At a recent meeting with German employees, Cook revealed what the world already knew: “We have decided to acquire a factory in Arizona that will be in production in the 24th century,” he commented. Commentary by Mark Gurman of Bloomberg News. Apple, the world’s most valuable company, is the leading maker of smartphones by revenue, accounting for 26% of TSMC’s sales. And it’s American. So of course the company is going to source from this new factory. (To be fair, Cook didn’t name TSMC, but it’s unlikely he was talking about Intel Corp., which also operates a factory in the state.)

Likewise, TSMC works closely with customers including Nvidia Inc. and Qualcomm Inc. and Advanced Micro Devices Inc. — both American — and don’t make big decisions without consulting them. This year’s record capex figure of $36 billion didn’t come out of thin air, but was carefully planned after detailed discussions with customers who would buy capacity from the Hsinchu-based company.

While Apple’s purchase of U.S.-made components is a big step forward, it has done little to change the direction of global sourcing.
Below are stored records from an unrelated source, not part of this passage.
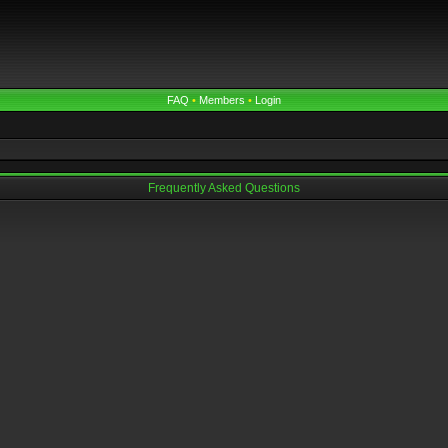
FAQ
•
Members
•
Login
Frequently Asked Questions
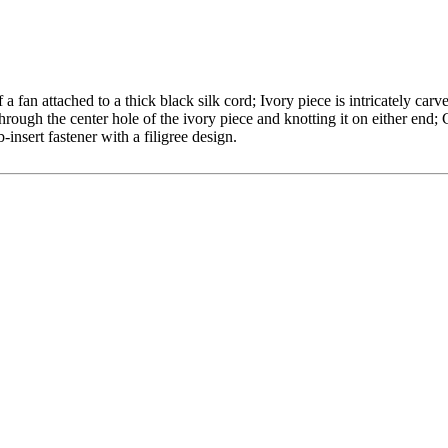
a fan attached to a thick black silk cord; Ivory piece is intricately carv
through the center hole of the ivory piece and knotting it on either end;
b-insert fastener with a filigree design.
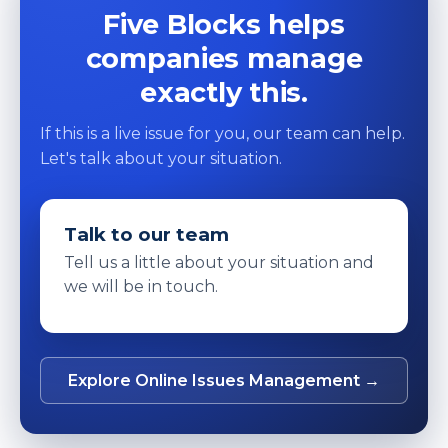
Five Blocks helps
companies manage
exactly this.
If this is a live issue for you, our team can help.
Let's talk about your situation.
Talk to our team
Tell us a little about your situation and
we will be in touch.
Explore Online Issues Management →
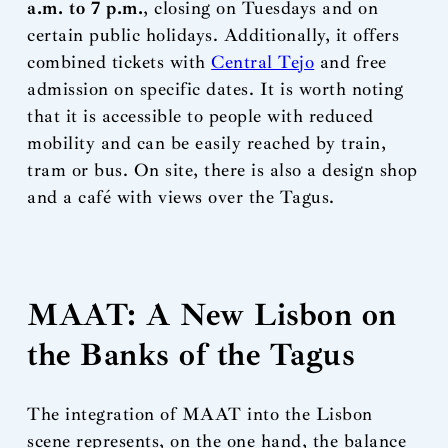
a.m. to 7 p.m.
, closing on Tuesdays and on
certain public holidays. Additionally, it offers
combined tickets with
Central Tejo
and free
admission on specific dates. It is worth noting
that it is accessible to people with reduced
mobility and can be easily reached by train,
tram or bus. On site, there is also a design shop
and a café with views over the Tagus.
MAAT: A New Lisbon on
the Banks of the Tagus
The integration of MAAT into the Lisbon
scene represents, on the one hand, the balance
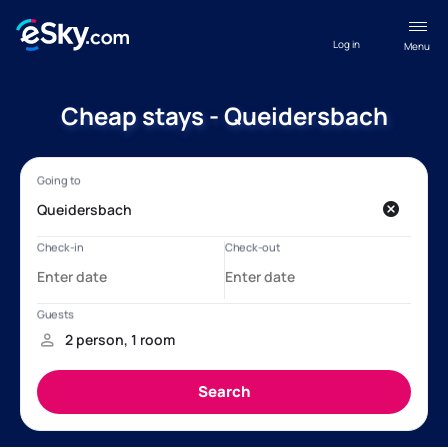
Log in
Menu
Cheap stays - Queidersbach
On the one hand, TSMC’s new factory will manufacture chips at the 5nm technology node. That was a head start last year, but the chipmaker has moved to 3nm (smaller is better) and will be even more advanced when the factory opens in 2024, thanks to the incredible pace of technology development. Apple is highly unlikely to use Arizona-made processors to power its latest iPhones anytime soon.
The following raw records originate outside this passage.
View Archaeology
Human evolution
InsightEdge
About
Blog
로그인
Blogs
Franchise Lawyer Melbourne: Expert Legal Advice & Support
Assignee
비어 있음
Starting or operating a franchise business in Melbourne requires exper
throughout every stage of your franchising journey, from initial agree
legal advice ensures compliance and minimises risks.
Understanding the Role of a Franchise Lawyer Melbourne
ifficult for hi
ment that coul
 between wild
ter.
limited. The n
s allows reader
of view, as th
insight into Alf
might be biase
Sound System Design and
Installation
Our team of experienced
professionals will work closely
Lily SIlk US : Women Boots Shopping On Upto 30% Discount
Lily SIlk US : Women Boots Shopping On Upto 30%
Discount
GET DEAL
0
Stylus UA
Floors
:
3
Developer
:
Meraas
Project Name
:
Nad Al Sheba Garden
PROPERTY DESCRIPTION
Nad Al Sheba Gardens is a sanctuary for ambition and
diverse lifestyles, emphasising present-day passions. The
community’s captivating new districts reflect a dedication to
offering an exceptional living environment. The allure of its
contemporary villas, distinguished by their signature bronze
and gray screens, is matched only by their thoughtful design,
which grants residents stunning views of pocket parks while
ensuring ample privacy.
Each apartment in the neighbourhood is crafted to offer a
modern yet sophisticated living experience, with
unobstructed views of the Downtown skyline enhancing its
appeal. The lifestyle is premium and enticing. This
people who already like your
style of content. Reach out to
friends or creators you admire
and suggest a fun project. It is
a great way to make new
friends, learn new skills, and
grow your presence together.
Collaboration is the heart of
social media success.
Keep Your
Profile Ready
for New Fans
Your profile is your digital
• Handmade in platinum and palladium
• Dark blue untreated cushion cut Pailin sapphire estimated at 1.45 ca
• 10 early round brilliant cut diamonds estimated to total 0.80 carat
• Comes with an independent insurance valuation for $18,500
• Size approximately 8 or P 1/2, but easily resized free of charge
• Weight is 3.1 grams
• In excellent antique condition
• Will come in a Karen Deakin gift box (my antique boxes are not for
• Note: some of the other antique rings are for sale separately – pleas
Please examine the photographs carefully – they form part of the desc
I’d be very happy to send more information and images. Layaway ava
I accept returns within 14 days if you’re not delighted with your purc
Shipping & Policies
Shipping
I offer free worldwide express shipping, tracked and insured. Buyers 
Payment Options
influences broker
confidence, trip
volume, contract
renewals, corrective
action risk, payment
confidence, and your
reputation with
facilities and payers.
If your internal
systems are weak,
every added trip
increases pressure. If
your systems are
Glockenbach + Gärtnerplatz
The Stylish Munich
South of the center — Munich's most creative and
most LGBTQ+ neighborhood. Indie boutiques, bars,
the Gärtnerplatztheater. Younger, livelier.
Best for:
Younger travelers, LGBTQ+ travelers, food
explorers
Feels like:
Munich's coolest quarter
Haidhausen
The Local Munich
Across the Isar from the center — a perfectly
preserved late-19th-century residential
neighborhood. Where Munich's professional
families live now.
Anyway, TSMC will not have this capacity. The new factory will produce 20,000 silicon wafers per month. That’s less than 1.6 percent of the 1.3 million it currently produces per month. Even if it adds another Arizona factory, as expected, the U.S. factory is nowhere near enough to fill Apple’s entire order. It is more likely to secure orders for several key chips used in smaller devices such as AirPods, TVs, HomePod or Watches.

Then there is Europe. On his most recent tour, Cook hinted that the African continent would be another source of chips. TSMC has no factories there and has not announced any plans. Financially, it doesn’t make sense. The chipmaker has the advantage of being concentrated on an island, with its facilities and engineers within bullet train range of each other. That has chafed clients, though, because Taiwan is also at greater risk as tensions with mainland China heat up.

The new factory in Japan and the Arizona project have spread out human resources, and another location on the other side of the world will make operations more challenging. That said, there’s a good chance that Germany will spend enough money and offer enough incentives to attract a factory, and the bragging capital that comes with attracting TSMC to its shores. Such a European factory would also not be at the cutting edge and therefore unable to produce Apple’s most advanced processors used in iPhones, iPads and Macs. It’s ok.

These factories may offer fewer components made using traditional manufacturing processes. While the older technology isn’t as cool, it’s critical to the global semiconductor supply chain. More chips are being made today using technology available in 2010 than have been introduced in the past two years. Recent shortages have affected products ranging from cars to computers, largely due to capacity constraints on technologies released more than a decade ago.

You don’t hear politicians advocating spending billions of dollars (or euros) to attract a factory producing “old” chips. But that’s the reality, and it’s perfectly acceptable, because these are the components the world needs most. Of course, Apple, Nvidia, Qualcomm, and AMD will be eager to announce their US-made chips, but actual supplies will be paltry and symbolic.

The purpose of TSMC’s global expansion is not to distribute the world’s best chipmaking technology globally. This is to allay concerns increasingly expressed by business and political leaders about too much capacity being concentrated in one place.

More views from Bloomberg:

• US focus on chips could prove fatal flaw: Tim Culpan

• Vietnam grew at 7%. It can be done better: Shuli Ren

• Tech giants should help us tackle phone addiction: Parmy Olson

This column does not necessarily reflect the views of the editorial board or Bloomberg LP and its owners.

Tim Culpan is a Bloomberg columnist covering tech in Asia. Previously, he was a technology reporter for Bloomberg News.